Select from the records below every line that has the word "science" in it.

SUPPLIED DATA section start

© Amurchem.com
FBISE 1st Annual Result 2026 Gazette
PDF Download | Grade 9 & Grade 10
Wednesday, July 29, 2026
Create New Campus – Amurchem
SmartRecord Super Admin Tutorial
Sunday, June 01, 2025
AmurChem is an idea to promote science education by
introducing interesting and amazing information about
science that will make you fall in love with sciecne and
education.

SUPPLIED DATA section end
SUPPLIED DATA section start

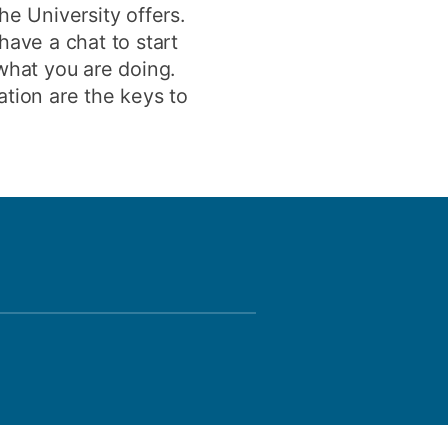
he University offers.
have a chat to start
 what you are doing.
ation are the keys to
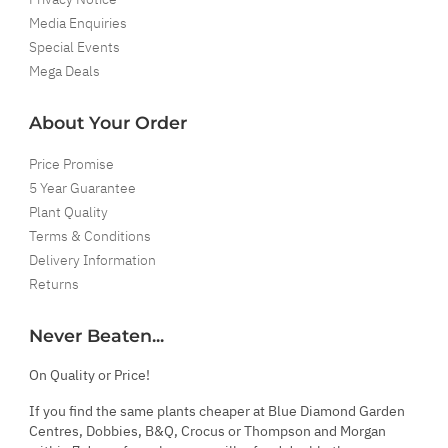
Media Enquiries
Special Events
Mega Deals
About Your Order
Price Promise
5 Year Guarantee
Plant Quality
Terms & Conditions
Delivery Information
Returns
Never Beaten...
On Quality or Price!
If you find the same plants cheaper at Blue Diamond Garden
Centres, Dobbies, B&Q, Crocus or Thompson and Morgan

SUPPLIED DATA section end

ANSWER TO THE PROBLEM -
AmurChem is an idea to promote science education by
science that will make you fall in love with sciecne and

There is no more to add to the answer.